Sounds like you're re-inventing NUMA.
What am I missing?
> Memory Tiering (Software Enhancements)
> --------------------
> Using multiple page caches, evictions from one page cache could be moved
> and remapped to another page cache instead of unmapped and written to
> swap.
> If a system has 16GB of high speed DDR memory, and 64GB of slower
> memory, one could create a page cache with high speed DDR memory,
> another page cache with slower 64GB memory, and evict/copy/remap from
> the DDR page cache to the slow memory page cache. Evictions from the
> slow memory page cache would then get unmapped and written to swap.
I guess it's something that can be done as part of NUMA balancing.
> Better LRU evictions (Software and Hardware Enhancements)
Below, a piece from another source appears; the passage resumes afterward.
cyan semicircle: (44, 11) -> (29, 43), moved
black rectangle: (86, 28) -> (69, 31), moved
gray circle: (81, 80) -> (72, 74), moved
> -------------------------
> Add a page fault counter to the page struct to help colorize page demand.
> We could suggest to Intel/AMD and other architecture leaders that TLB
> entries also have a translation counter (8-10 bits is sufficient)
> instead of just an "accessed" bit. Scanning/clearing access bits is
> obviously inefficient; however, if TLBs had a translation counter
> instead of a single accessed bit then scanning and recording the amount
> of activity each TLB has would be significantly better and allow us to
> bettern calculate LRU pages for evictions.
Except that would make memory accesses slower.
Even access bit handing is noticible performance hit: processor has to
write into page table entry on first access to the page.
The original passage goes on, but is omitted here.